Lloyd Evans Lloyd Evans

Cumbersome muddle: Women, Beware the Devil, at the Almeida Theatre, reviewed

Plus: at Hampstead Theatre yet another long, screechy mess from a cheerless apprentice writer

Great costumes, sumptuous sets and an intriguing chessboard stage: but that’s where the good news ends for Almeida's new play Women, Beware the Devil. Photo: Marc Brenner  
issue 11 March 2023

Rupert Goold’s new show, Women, Beware the Devil, has great costumes, sumptuous sets and an intriguing chessboard stage like a Vermeer painting.

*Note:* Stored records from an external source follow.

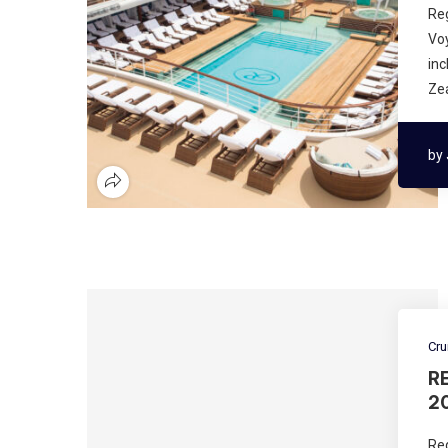
Re
Voy
inc
Ze
by
Cru
R
2
Re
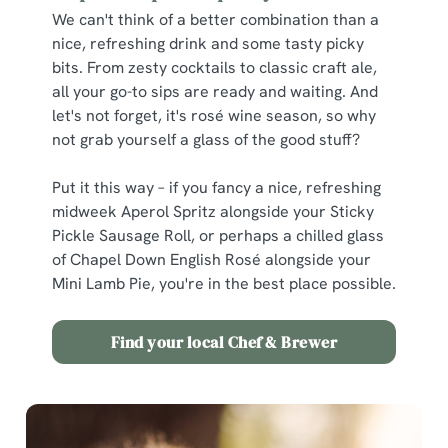
We can't think of a better combination than a
nice, refreshing drink and some tasty picky
bits. From zesty cocktails to classic craft ale,
all your go-to sips are ready and waiting. And
let's not forget, it's rosé wine season, so why
not grab yourself a glass of the good stuff?
Put it this way – if you fancy a nice, refreshing
midweek Aperol Spritz alongside your Sticky
Pickle Sausage Roll, or perhaps a chilled glass
of Chapel Down English Rosé alongside your
Mini Lamb Pie, you're in the best place possible.
Find your local Chef & Brewer
We use cookies
We use cookies to run this website and for marketing,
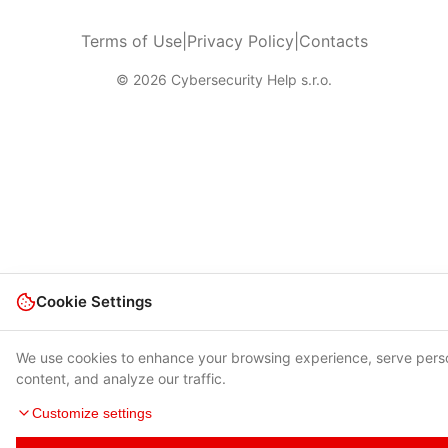
Terms of Use
|
Privacy Policy
|
Contacts
© 2026 Cybersecurity Help s.r.o.
Cookie Settings
We use cookies to enhance your browsing experience, serve pers
content, and analyze our traffic.
Customize settings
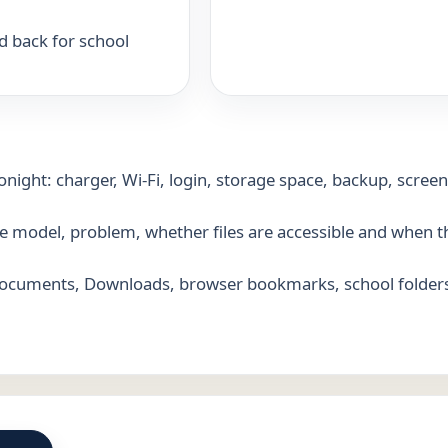
d back for school
night: charger, Wi-Fi, login, storage space, backup, scree
ice model, problem, whether files are accessible and when 
Documents, Downloads, browser bookmarks, school folder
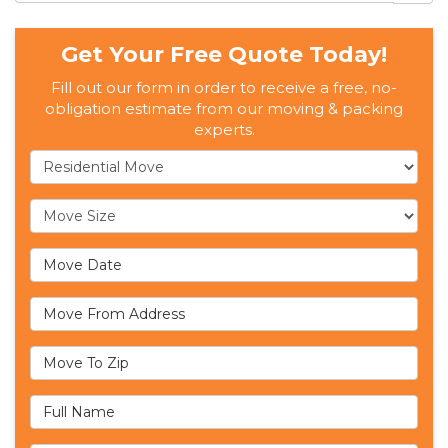
Get Your Free Quote Today!
Fill out our form in order to receive a free, no-
obligation estimate from our moving & packing
experts.
Service Type
Move Size
Move Date
Move From Address
Move To Zip
Full Name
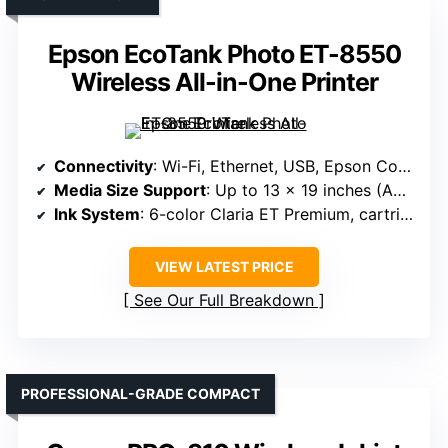
Epson EcoTank Photo ET-8550
Wireless All-in-One Printer
Connectivity
: Wi-Fi, Ethernet, USB, Epson Connect, Apple AirPrint, Mopria, voice assistants
Media Size Support
: Up to 13 x 19 inches (A3+)
Ink System
: 6-color Claria ET Premium, cartridge-free
VIEW LATEST PRICE
See Our Full Breakdown
PROFESSIONAL-GRADE COMPACT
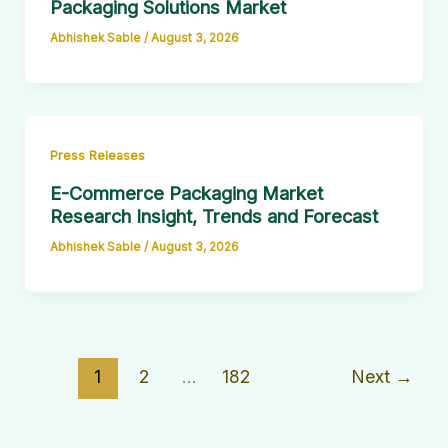
Packaging Solutions Market
Abhishek Sable
/
August 3, 2026
Press Releases
E-Commerce Packaging Market
Research Insight, Trends and Forecast
Abhishek Sable
/
August 3, 2026
1
2
…
182
Next
→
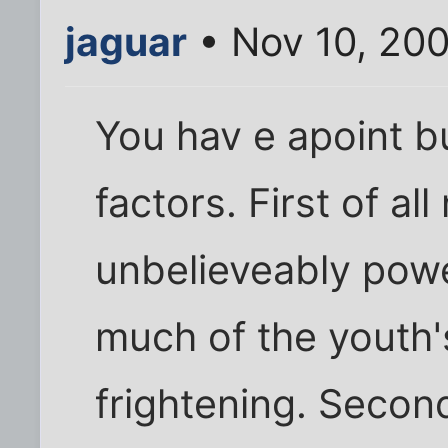
jaguar
• Nov 10, 200
You hav e apoint b
factors. First of all
unbelieveably powe
much of the youth's
frightening. Second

Impressive to look at but that’s where the good news ends. Dramatist Lulu Raczka should have thought twice before writing a script about witchcraft, which was bound to invite comparisons with The Crucible, one of the greatest plays in the theatrical canon. Raczka is no Arthur Miller. She seems to take a dim view of human beings and her writing feels like a vehicle for her vengeful sense of revulsion. Her female characters are mostly skittish, cackling ninnies and her males are lusty, arrogant, predatory monsters. No figure in this play is remotely likeable and no one has a dramatic goal that makes any sense.

Anyone with script-editing skills must know this should never have reached the stage

The yarn is set in a sprawling 17th-century mansion where childless Elizabeth must ensure that her brother Edward impregnates his young wife Catherine so that their family can retain the estate.